The Adrien now (dare she say the Adrien that she was maybe falling in love with) had no inhibitions. When he laughed, he laughed fully, shoulders shaking as the sound of his laughter bounced through the room. His smile was not small and polite but dorky and lopsided. And his shit-eating grin whenever he delivered those horrible puns made his jokes all the more bearable. And his eyes would light up in a way that the camera could never capture. Marinette never wanted him to be forced back into the façade he worked so hard to shed.
But Marinette didn’t want this to be another 'what if' moment in her life. She was going to tell him and she was going to do it today.
The moment was perfect. The café was quiet save for the absentminded scratch of Marinette’s pencil. The setting sun filtered through the windowpane, illuminating the dust that swirled through the air.
“Whatchya working on?”
Marinette jumped in surprise, quickly closing her sketchpad and knocking over the cup of stirrers in the process.
“Oh merde, sorry.”
Adrien chuckled, “No, it was my fault for scaring you like that. Just wanted to say good job on the cookies. The decorations turned out great!”

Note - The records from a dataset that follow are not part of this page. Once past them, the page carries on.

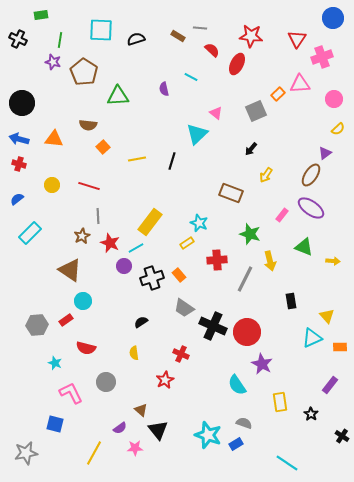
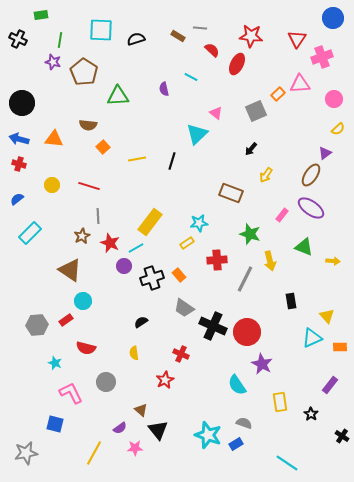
cyan star at (199, 223): rotated 30 degrees counterclockwise
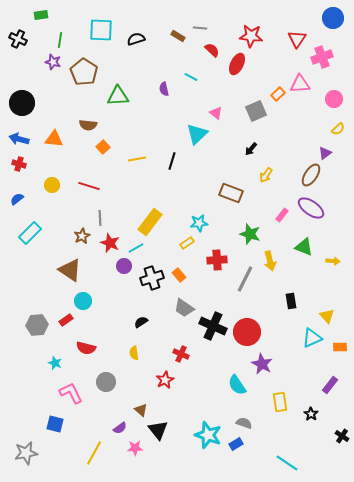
gray line at (98, 216): moved 2 px right, 2 px down
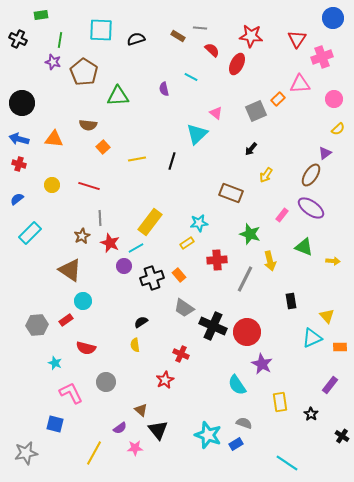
orange rectangle at (278, 94): moved 5 px down
yellow semicircle at (134, 353): moved 1 px right, 8 px up
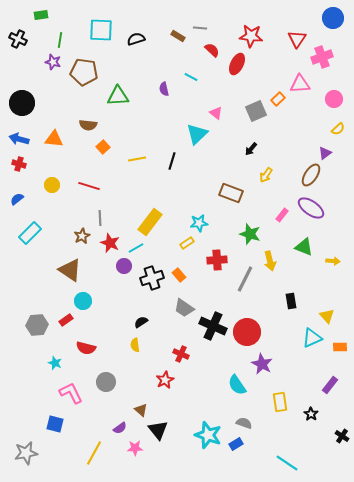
brown pentagon at (84, 72): rotated 24 degrees counterclockwise
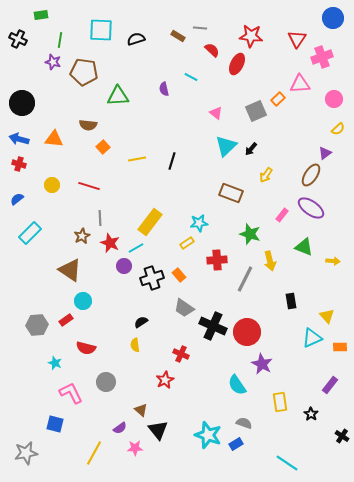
cyan triangle at (197, 134): moved 29 px right, 12 px down
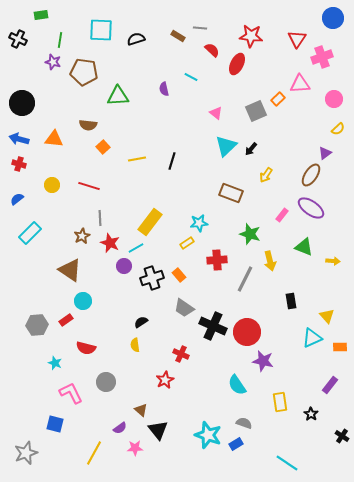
purple star at (262, 364): moved 1 px right, 3 px up; rotated 15 degrees counterclockwise
gray star at (26, 453): rotated 10 degrees counterclockwise
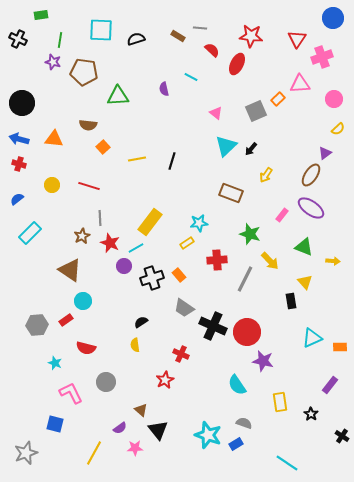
yellow arrow at (270, 261): rotated 30 degrees counterclockwise
yellow triangle at (327, 316): moved 22 px left, 34 px up
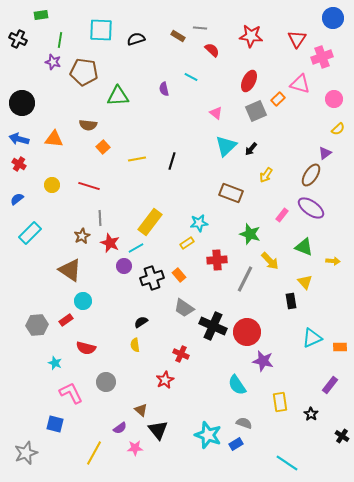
red ellipse at (237, 64): moved 12 px right, 17 px down
pink triangle at (300, 84): rotated 20 degrees clockwise
red cross at (19, 164): rotated 16 degrees clockwise
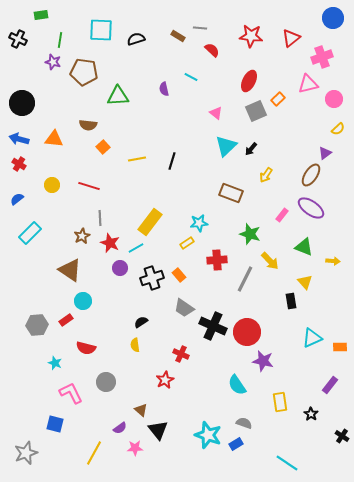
red triangle at (297, 39): moved 6 px left, 1 px up; rotated 18 degrees clockwise
pink triangle at (300, 84): moved 8 px right; rotated 30 degrees counterclockwise
purple circle at (124, 266): moved 4 px left, 2 px down
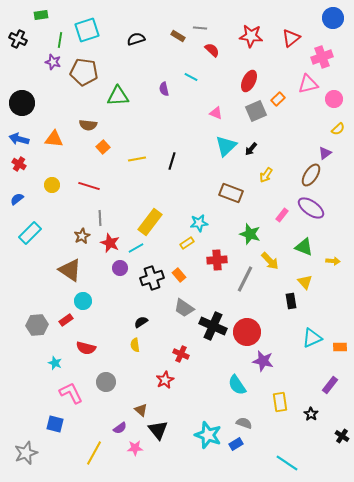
cyan square at (101, 30): moved 14 px left; rotated 20 degrees counterclockwise
pink triangle at (216, 113): rotated 16 degrees counterclockwise
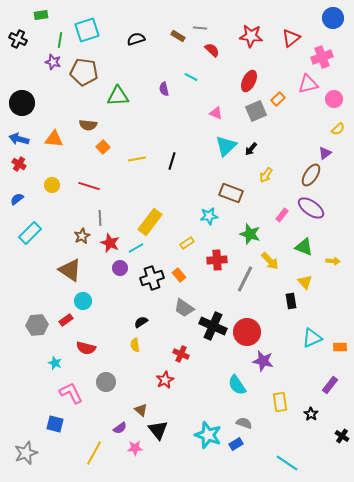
cyan star at (199, 223): moved 10 px right, 7 px up
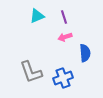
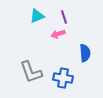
pink arrow: moved 7 px left, 3 px up
blue cross: rotated 30 degrees clockwise
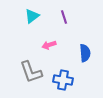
cyan triangle: moved 5 px left; rotated 14 degrees counterclockwise
pink arrow: moved 9 px left, 11 px down
blue cross: moved 2 px down
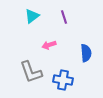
blue semicircle: moved 1 px right
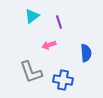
purple line: moved 5 px left, 5 px down
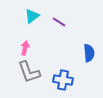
purple line: rotated 40 degrees counterclockwise
pink arrow: moved 24 px left, 3 px down; rotated 120 degrees clockwise
blue semicircle: moved 3 px right
gray L-shape: moved 2 px left
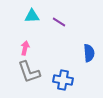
cyan triangle: rotated 35 degrees clockwise
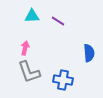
purple line: moved 1 px left, 1 px up
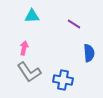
purple line: moved 16 px right, 3 px down
pink arrow: moved 1 px left
gray L-shape: rotated 15 degrees counterclockwise
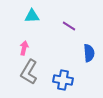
purple line: moved 5 px left, 2 px down
gray L-shape: rotated 65 degrees clockwise
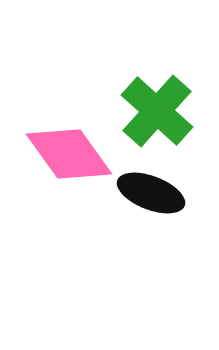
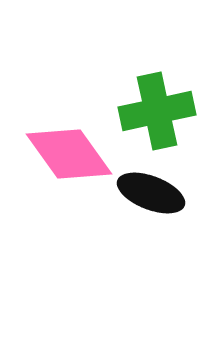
green cross: rotated 36 degrees clockwise
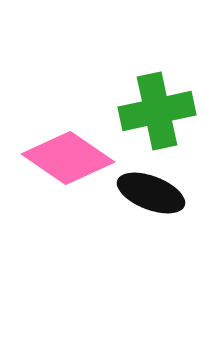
pink diamond: moved 1 px left, 4 px down; rotated 20 degrees counterclockwise
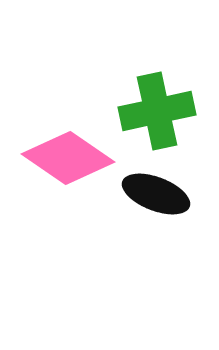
black ellipse: moved 5 px right, 1 px down
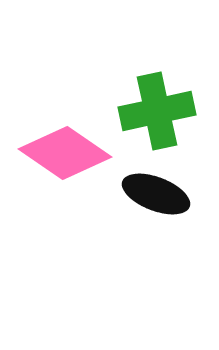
pink diamond: moved 3 px left, 5 px up
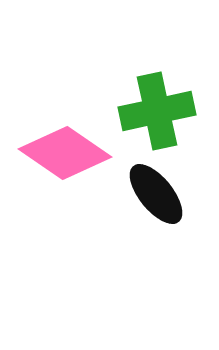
black ellipse: rotated 30 degrees clockwise
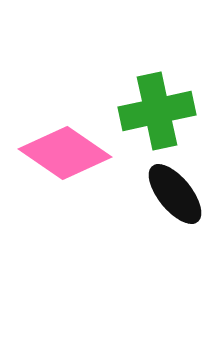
black ellipse: moved 19 px right
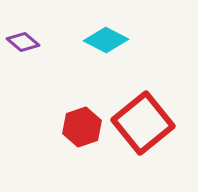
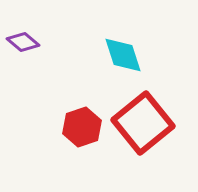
cyan diamond: moved 17 px right, 15 px down; rotated 45 degrees clockwise
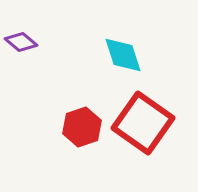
purple diamond: moved 2 px left
red square: rotated 16 degrees counterclockwise
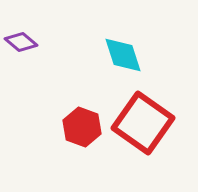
red hexagon: rotated 21 degrees counterclockwise
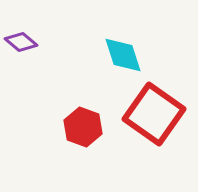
red square: moved 11 px right, 9 px up
red hexagon: moved 1 px right
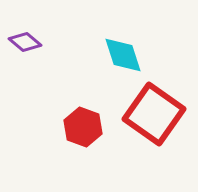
purple diamond: moved 4 px right
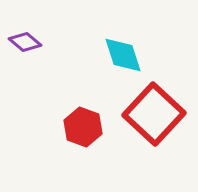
red square: rotated 8 degrees clockwise
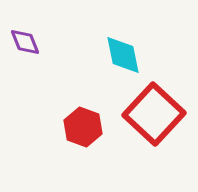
purple diamond: rotated 28 degrees clockwise
cyan diamond: rotated 6 degrees clockwise
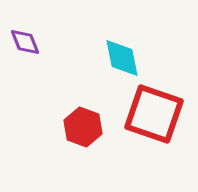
cyan diamond: moved 1 px left, 3 px down
red square: rotated 24 degrees counterclockwise
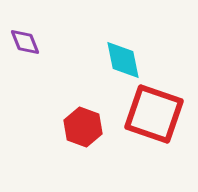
cyan diamond: moved 1 px right, 2 px down
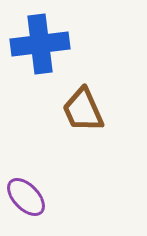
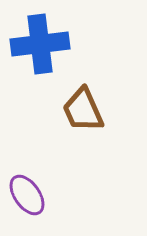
purple ellipse: moved 1 px right, 2 px up; rotated 9 degrees clockwise
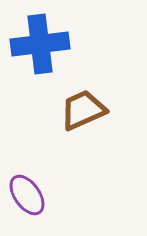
brown trapezoid: rotated 90 degrees clockwise
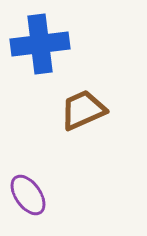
purple ellipse: moved 1 px right
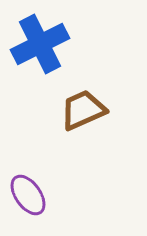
blue cross: rotated 20 degrees counterclockwise
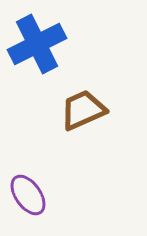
blue cross: moved 3 px left
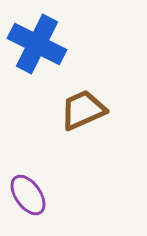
blue cross: rotated 36 degrees counterclockwise
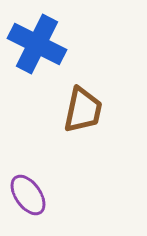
brown trapezoid: rotated 126 degrees clockwise
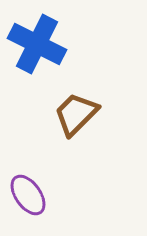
brown trapezoid: moved 7 px left, 4 px down; rotated 147 degrees counterclockwise
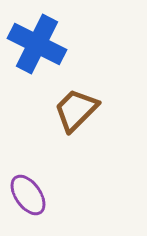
brown trapezoid: moved 4 px up
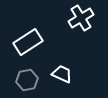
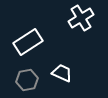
white trapezoid: moved 1 px up
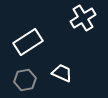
white cross: moved 2 px right
gray hexagon: moved 2 px left
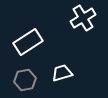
white trapezoid: rotated 40 degrees counterclockwise
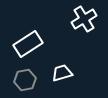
white cross: moved 1 px right, 1 px down
white rectangle: moved 2 px down
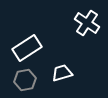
white cross: moved 3 px right, 4 px down; rotated 25 degrees counterclockwise
white rectangle: moved 1 px left, 4 px down
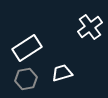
white cross: moved 3 px right, 4 px down; rotated 20 degrees clockwise
gray hexagon: moved 1 px right, 1 px up
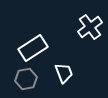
white rectangle: moved 6 px right
white trapezoid: moved 2 px right; rotated 85 degrees clockwise
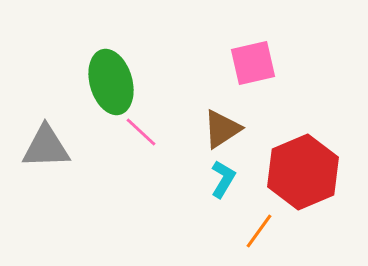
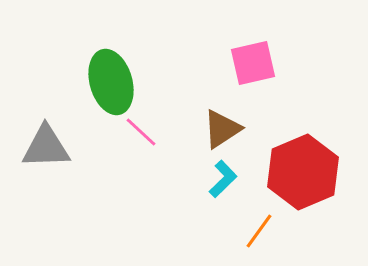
cyan L-shape: rotated 15 degrees clockwise
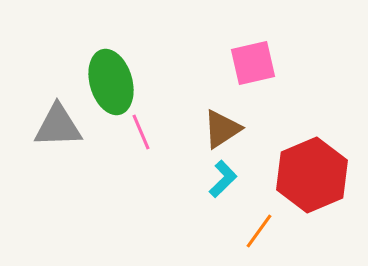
pink line: rotated 24 degrees clockwise
gray triangle: moved 12 px right, 21 px up
red hexagon: moved 9 px right, 3 px down
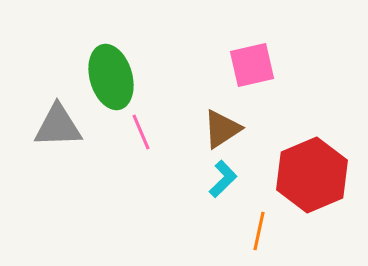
pink square: moved 1 px left, 2 px down
green ellipse: moved 5 px up
orange line: rotated 24 degrees counterclockwise
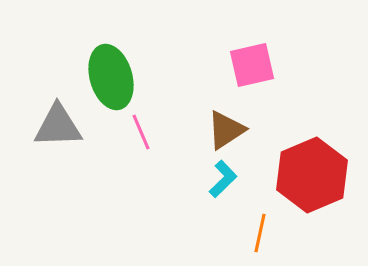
brown triangle: moved 4 px right, 1 px down
orange line: moved 1 px right, 2 px down
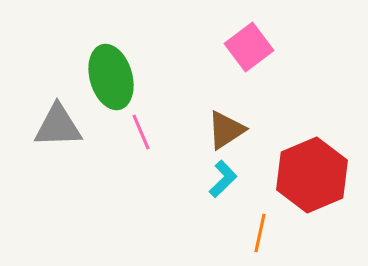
pink square: moved 3 px left, 18 px up; rotated 24 degrees counterclockwise
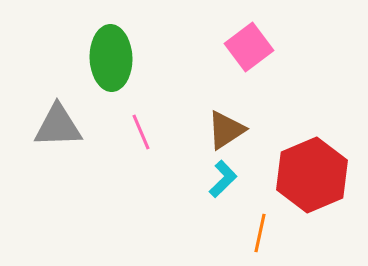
green ellipse: moved 19 px up; rotated 14 degrees clockwise
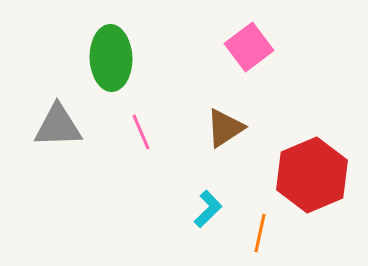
brown triangle: moved 1 px left, 2 px up
cyan L-shape: moved 15 px left, 30 px down
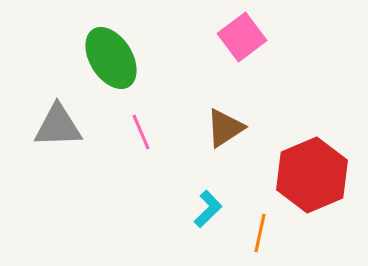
pink square: moved 7 px left, 10 px up
green ellipse: rotated 30 degrees counterclockwise
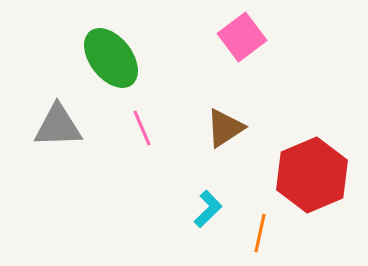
green ellipse: rotated 6 degrees counterclockwise
pink line: moved 1 px right, 4 px up
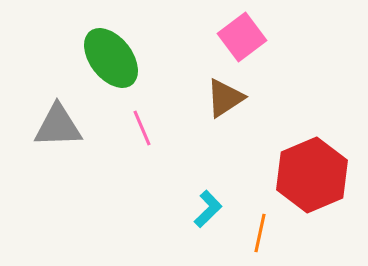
brown triangle: moved 30 px up
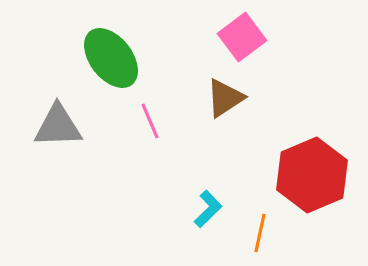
pink line: moved 8 px right, 7 px up
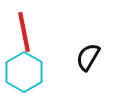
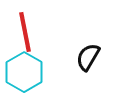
red line: moved 1 px right
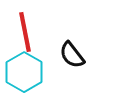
black semicircle: moved 16 px left, 2 px up; rotated 68 degrees counterclockwise
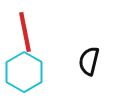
black semicircle: moved 17 px right, 6 px down; rotated 52 degrees clockwise
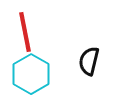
cyan hexagon: moved 7 px right, 2 px down
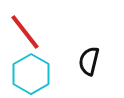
red line: rotated 27 degrees counterclockwise
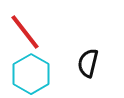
black semicircle: moved 1 px left, 2 px down
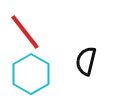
black semicircle: moved 2 px left, 2 px up
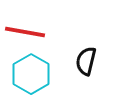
red line: rotated 42 degrees counterclockwise
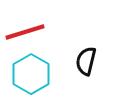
red line: rotated 27 degrees counterclockwise
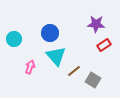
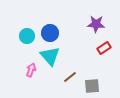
cyan circle: moved 13 px right, 3 px up
red rectangle: moved 3 px down
cyan triangle: moved 6 px left
pink arrow: moved 1 px right, 3 px down
brown line: moved 4 px left, 6 px down
gray square: moved 1 px left, 6 px down; rotated 35 degrees counterclockwise
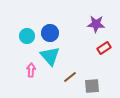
pink arrow: rotated 16 degrees counterclockwise
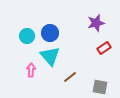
purple star: moved 1 px up; rotated 18 degrees counterclockwise
gray square: moved 8 px right, 1 px down; rotated 14 degrees clockwise
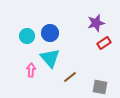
red rectangle: moved 5 px up
cyan triangle: moved 2 px down
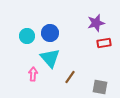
red rectangle: rotated 24 degrees clockwise
pink arrow: moved 2 px right, 4 px down
brown line: rotated 16 degrees counterclockwise
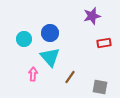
purple star: moved 4 px left, 7 px up
cyan circle: moved 3 px left, 3 px down
cyan triangle: moved 1 px up
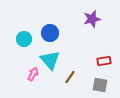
purple star: moved 3 px down
red rectangle: moved 18 px down
cyan triangle: moved 3 px down
pink arrow: rotated 24 degrees clockwise
gray square: moved 2 px up
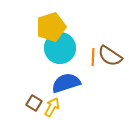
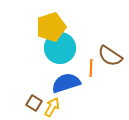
orange line: moved 2 px left, 11 px down
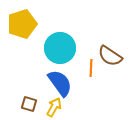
yellow pentagon: moved 29 px left, 3 px up
blue semicircle: moved 6 px left; rotated 72 degrees clockwise
brown square: moved 5 px left, 1 px down; rotated 14 degrees counterclockwise
yellow arrow: moved 2 px right
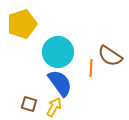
cyan circle: moved 2 px left, 4 px down
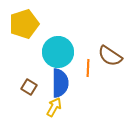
yellow pentagon: moved 2 px right
orange line: moved 3 px left
blue semicircle: rotated 36 degrees clockwise
brown square: moved 17 px up; rotated 14 degrees clockwise
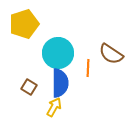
cyan circle: moved 1 px down
brown semicircle: moved 1 px right, 2 px up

Marinette blushed slightly at the compliment, “Thanks, I’m glad you liked them.”
“I did,” he looked around, “it’s pretty quiet here.”
“It’ll probably pick up a bit after everyone gets off work,” Marinette replied.
Adrien nodded in agreement.
“Hey Adrien?”
“Mmm?”
Marinette took a breath, “Can I talk to you?”
“Well, I mean you already are,” he responded with a cheeky grin.
Marinette stared at him, eyebrows raised in a ‘did you really just’ manner.
“Okay, okay sorry,” he laughed, “You were saying?”
“I erm, well I don’t really know how else to say this but,” she pulled at her apron nervously, staring down at her pink flats. “I have feeling for you. I like you, a lot actually and I, I wanted you to know that.”
She looked up to find his expression unreadable, his green eyes refusing to give her any sort of clue as to what was going on in his head.
“I,” he began, “How long?”
“What?”
“How long have you had feelings for me?”
Marinette looked down again, “A few months.”
She could feel her heart pounding in her chest in the silence and wondered if it was loud enough for him to hear.
“I, I need a moment,” Adrien replied softly, “to figure out what to say.”
He didn’t wait for her to reply, quickly disappearing into the back room.